Clinton says Kosovo's independence 'not up for discussion'
|Publisher||Radio Free Europe/Radio Liberty|
|Publication Date||31 October 2012|
|Cite as||Radio Free Europe/Radio Liberty, Clinton says Kosovo's independence 'not up for discussion', 31 October 2012, available at: http://www.refworld.org/docid/509b8b0323.html [accessed 24 July 2017]|
|Disclaimer||This is not a UNHCR publication. UNHCR is not responsible for, nor does it necessarily endorse, its content. Any views expressed are solely those of the author or publisher and do not necessarily reflect those of UNHCR, the United Nations or its Member States.|
October 31, 2012
U.S. Secretary of State Hillary Clinton with Kosovar Prime Minister Hashim Thaci and EU foreign policy chief Catherine Ashton (left to right) after a news conference in Pristina on October 31.
Visiting U.S. Secretary of State Hillary Clinton says Kosovo's independence is "not up for discussion."
Clinton made the statement at a news conference in Kosovo's capital, Pristina, on October 31 alongside EU foreign policy chief Catherine Ashton.
Serbia rejects the independence Kosovo unilaterally declared in 2008. Kosovo's independence has been recognized by some 90 states, including the United States and 22 of the EU's 27 members.
Clinton and Ashton are in the region seeking to press Serbia and Kosovo to move forward with an EU-brokered dialogue.
Clinton said the United States is ready to help move the process forward.
"We will stand with you as you work with Serbia to resolve practical problems and overcome obstacles, and we will be there for you as you take the necessary steps towards the future you so richly deserve," Clinton said.
Clinton and Ashton's news conference followed a meeting with Kosovo Prime Minister Hashim Thaci and President Atifete Jahjaga.
In Belgrade on October 30, Clinton urged Serb leaders to restart a dialogue with Kosovo's leaders, even without recognizing Kosovo's independence.
Ashton said at the October 31 news conference that talks between Belgrade and Pristina would be "about making lives better."
A dialogue was launched in March 2011 under EU auspices, but it stalled after Serbia's elections in May that were won by nationalists.
The EU has stressed that progress in the talks is key if Serbia, which won EU candidate status in March, is to move forward and open full accession talks.
Clinton on October 31 also said the United States wants to see "the rule of law extending throughout Kosovo."
"We want to continue working with you to build and strengthen your democratic institutions and advance the economic welfare of your people," Clinton said. "I believe in Kosovo's future, and the United States remains deeply committed to your success."
Serbs are in majority in northern Kosovo and refuse to recognize the authority of Kosovo's ethnic Albanian government.

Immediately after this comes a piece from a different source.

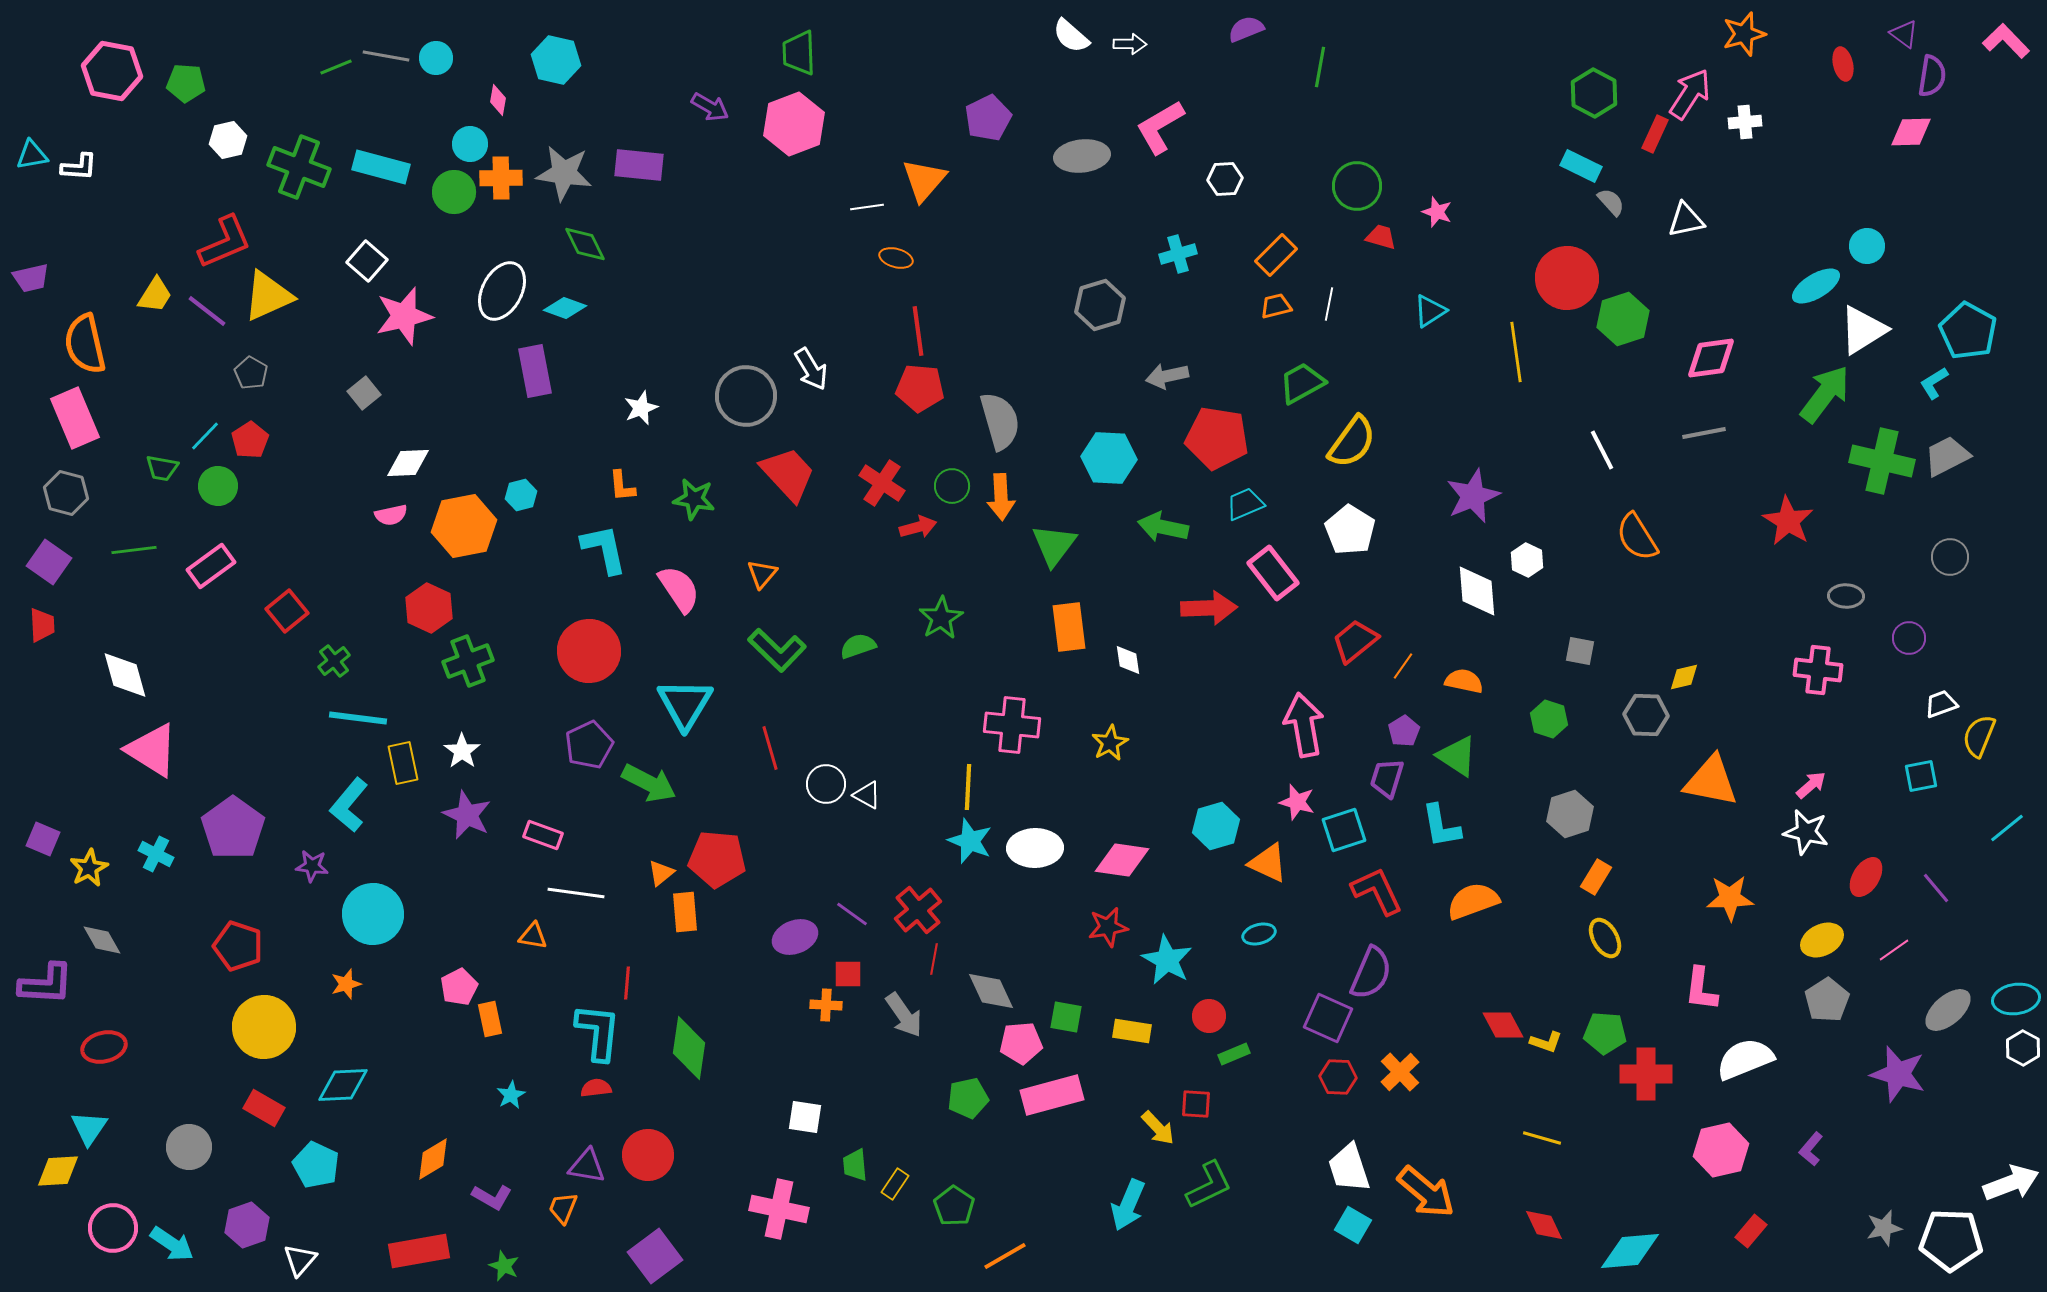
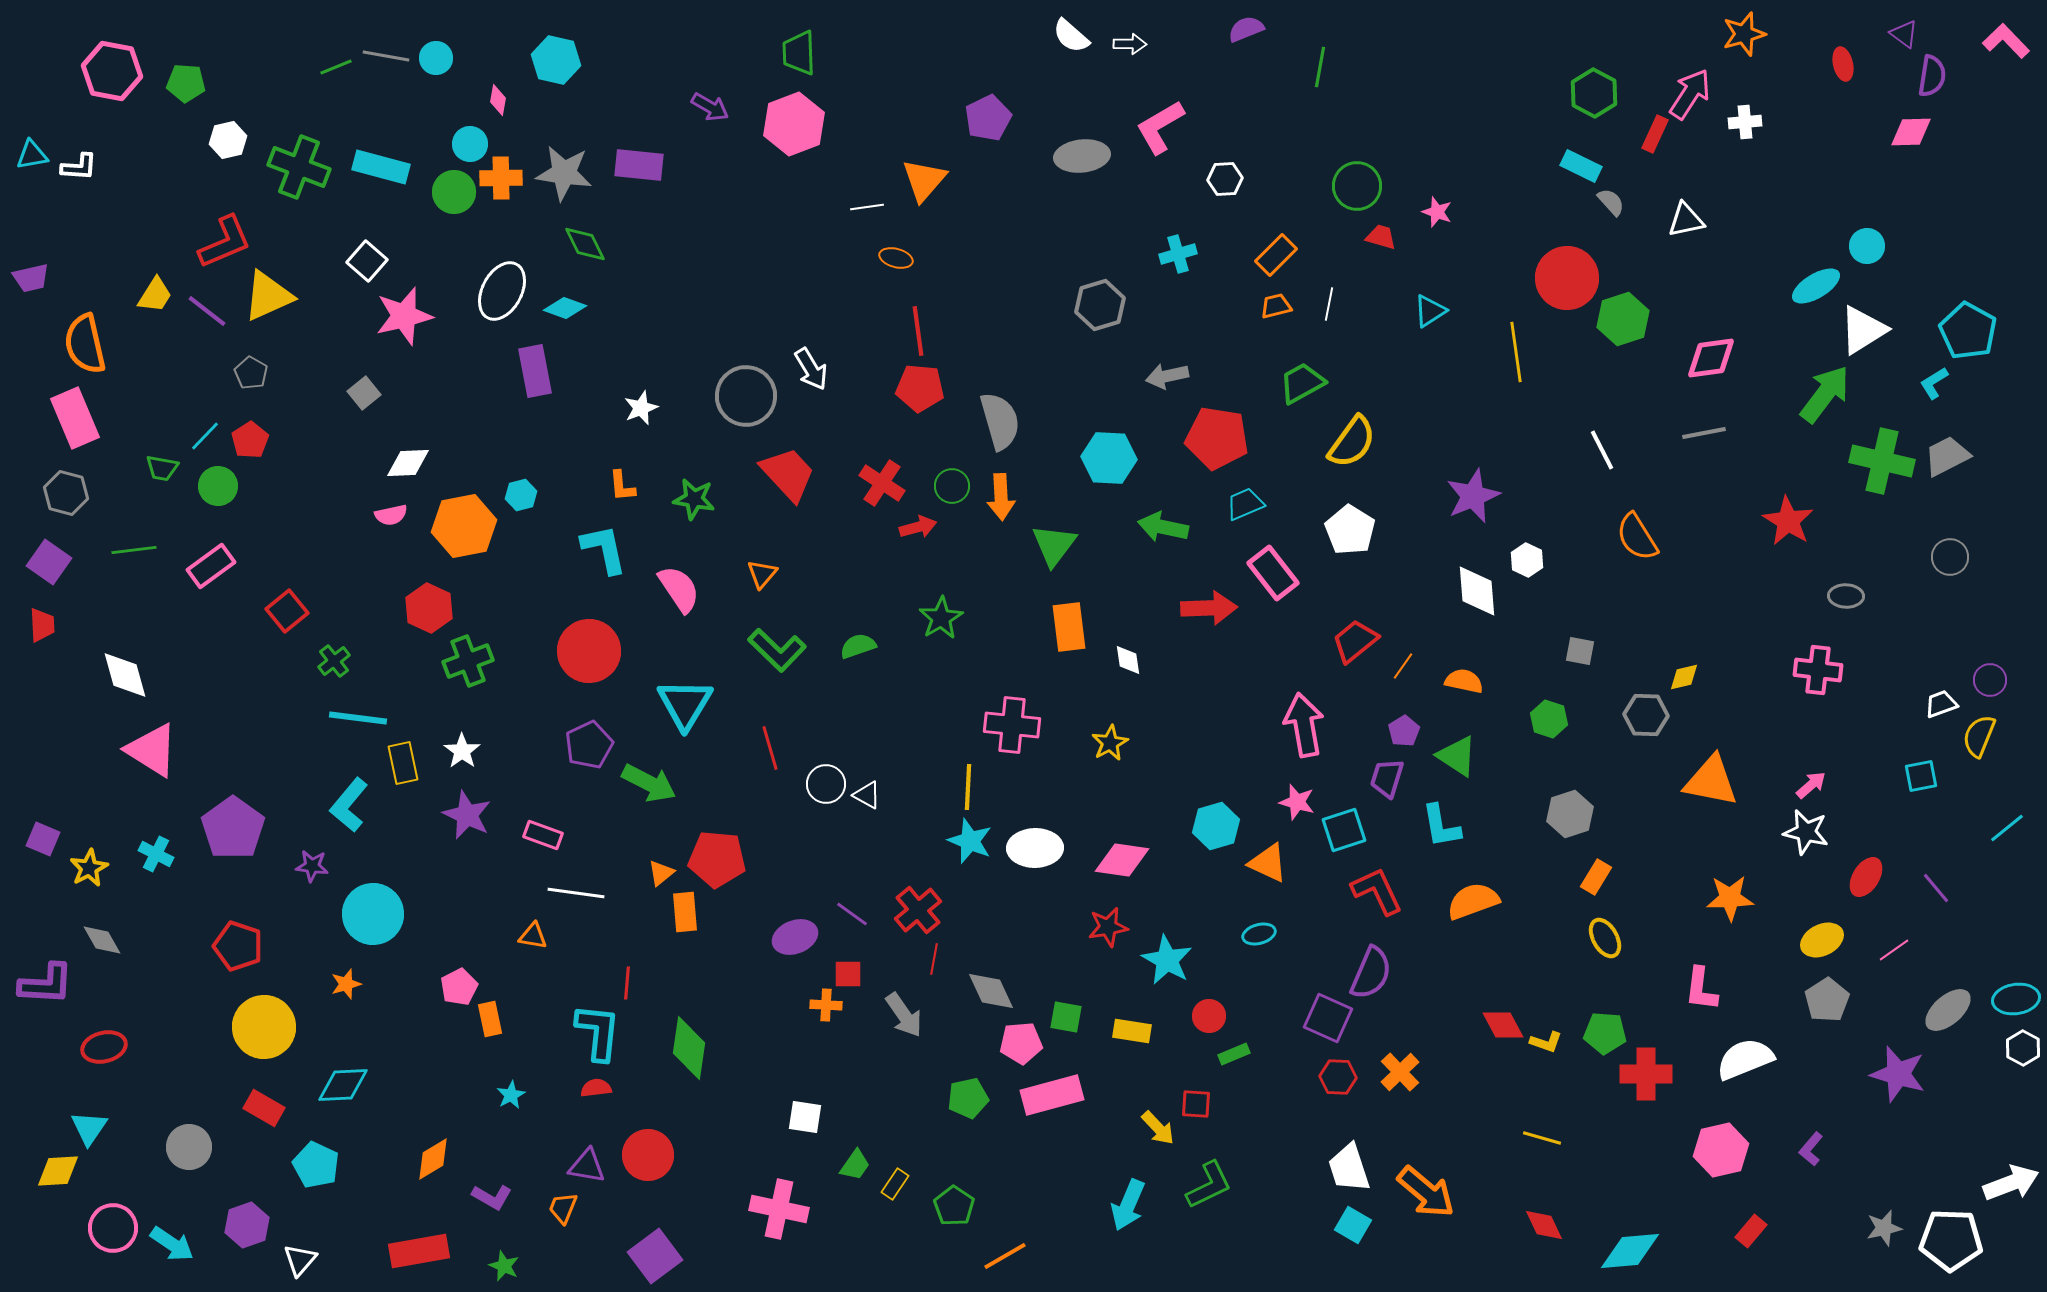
purple circle at (1909, 638): moved 81 px right, 42 px down
green trapezoid at (855, 1165): rotated 140 degrees counterclockwise
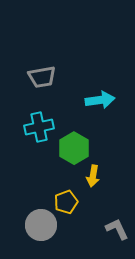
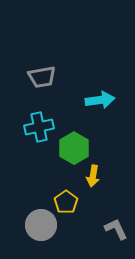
yellow pentagon: rotated 15 degrees counterclockwise
gray L-shape: moved 1 px left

Some Serbian officials have proposed splitting Kosovo along ethnic lines.
Clinton said the "boundaries of an independent, sovereign Kosovo are clear and set."
She also urged Kosovo's government to take into account the concerns of Kosovo Serbs.
Clinton toured a Serbian Orthodox church in Pristina, the site of anti-Serb riots eight years ago. She met there with Kosovo Serbs who have returned from abroad.
Clinton and Ashton visited Bosnia on October 29 and were scheduled to fly to Albania. Clinton will end her tour of the region in Croatia.